Making ranking fun: rating trumps voting

by Jaysen Marais on January 21, 2009 in Development | Comments (23) | TrackBack (0)

Now that the 2 initial batches of challenges have completed (10 challenges in all) we can start to take stock of how the challenge arbitration process is working. I don't think there's any disagreement that 'better' images are bubbling to the top, however there's been keen interest (in the forums and via feedback emails) regarding our method for determining 2nd from 3rd, 18th from 19th etc.

Is this thing better than that thing?
Early in the planning phase of the challenges project we scoured our own forums and the wider web to gain a feel for different flavours of online content competitions. When it comes to democratic judging models there are 'star rating' systems (i.e. amazon), +/- systems (i.e. digg), +1 systems (i.e. electoral), point packets (e.g. pentax forum with 5,3,1), point-spreads (n points between <=n images, e.g. sony talk forum) and more. These models fall into two broad groups: rating models (inherent merit independent of competitors) and voting models (merit relative to the merit of ALL competitors). We knew we had to support many judging models eventually (and our system is extensible such that we can) however we had to pick a model to start with. We went with a rating model (stars) and here's why.

Challenges have to be fun
Meaningless constraints, menial tasks and feelings of obligation are all decidedly un-fun, so we had to steer clear of them as much as possible. Consider also that aesthetic sensibility varies from user to user, as does enthusiasm, attention span, available time and a host of other factors. With these in mind lets consider voting models versus rating models.

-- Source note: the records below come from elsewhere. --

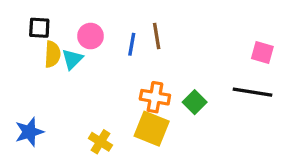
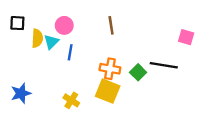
black square: (39, 28) -> (17, 23), moved
blue line: (132, 44) -> (70, 52), moved
black line: (252, 92) -> (164, 65), moved

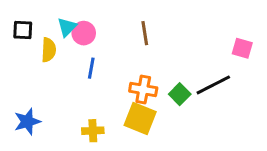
cyan triangle: (51, 42) -> (67, 27), moved
black line: (164, 65) -> (213, 85), turned -36
yellow cross: (71, 100) -> (93, 131), turned -35

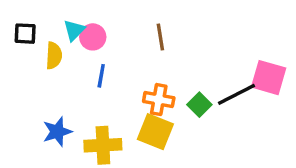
pink square: (242, 48) -> (269, 78), moved, size x1.5
blue star: (27, 122) -> (57, 132), moved
yellow cross: (93, 131) -> (103, 145), size x1.5

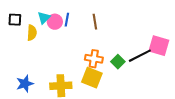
blue line: (101, 76) -> (67, 20), moved
blue star: (57, 132) -> (25, 84), moved

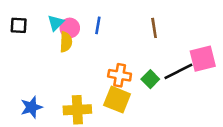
blue line: (67, 20) -> (98, 25), moved
brown line: (95, 22) -> (154, 28), moved
yellow semicircle: (32, 33) -> (66, 42), moved
pink square: (159, 46) -> (203, 59), turned -30

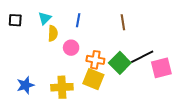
pink circle: (70, 28) -> (71, 48), moved
pink square: (203, 59) -> (161, 68), moved
green square: (150, 79) -> (120, 63), size x1.5

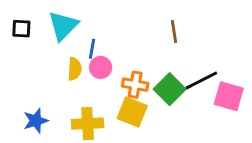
cyan triangle: (45, 18) -> (63, 26), size x1.6
blue line: (78, 20) -> (92, 49), moved
yellow semicircle: (53, 33) -> (75, 69), moved
pink square: (161, 68) -> (229, 96), turned 30

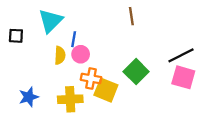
black square: (21, 29) -> (16, 36), moved
brown line: (174, 31) -> (131, 16), moved
black line: (201, 80) -> (181, 55), moved
orange cross: (135, 85) -> (91, 78), moved

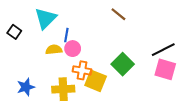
brown line: (131, 16) -> (118, 14), turned -42
black square: (16, 36) -> (14, 32), turned 32
yellow semicircle: (60, 55) -> (54, 50), turned -98

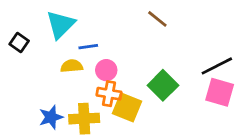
blue line: (66, 35) -> (88, 47), turned 72
pink circle: (73, 49) -> (106, 70), moved
blue star: (26, 87) -> (51, 117), moved

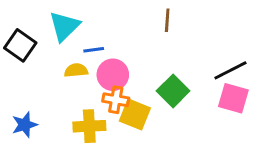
brown line: (157, 19) -> (167, 20), turned 55
black square: (19, 42) -> (20, 45), size x1.5
pink circle: (106, 70) -> (113, 75), size x1.4
blue star: (51, 117) -> (25, 125), moved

29th placed entry 'cube' ('geometry' challenge)
'cube' in geometry challenge

In a voting model: unplaced

Our rating model: 29th (top 10%)
overall rating: 3.208 overal rating: 3.208 stars low vote distribution for 'cube' entry in geometry challenge high

Pure voting systems: everyone votes, most opinions ignored
Consider a hypothetical voting system in which a user is required to vote for their favourite 3 images (and rank them). Our hypothetical user starts with the first image they see, comparing it to more images (one at a time), keeping their favourite until they've seen them all at which point the selected image is 'the best'. The process of picking places 2 and 3 then becomes an exercise of searching through the gallery to find 'those other good ones'. To have any hope of a fair decision, several passes are required by each voter (i.e. a menial task) which is both boring and impractical for people taking a coffee break. Furthermore, this model also only yields rankings for the cream of the crop leaving the aspiring photographers (i.e. most entrants) with no feedback on their work (again, not fun). In algorithm parlance this voting method turns voters into bubble sorting machines (when determining 1st place, some optimizations for subsequent places). Sound fun?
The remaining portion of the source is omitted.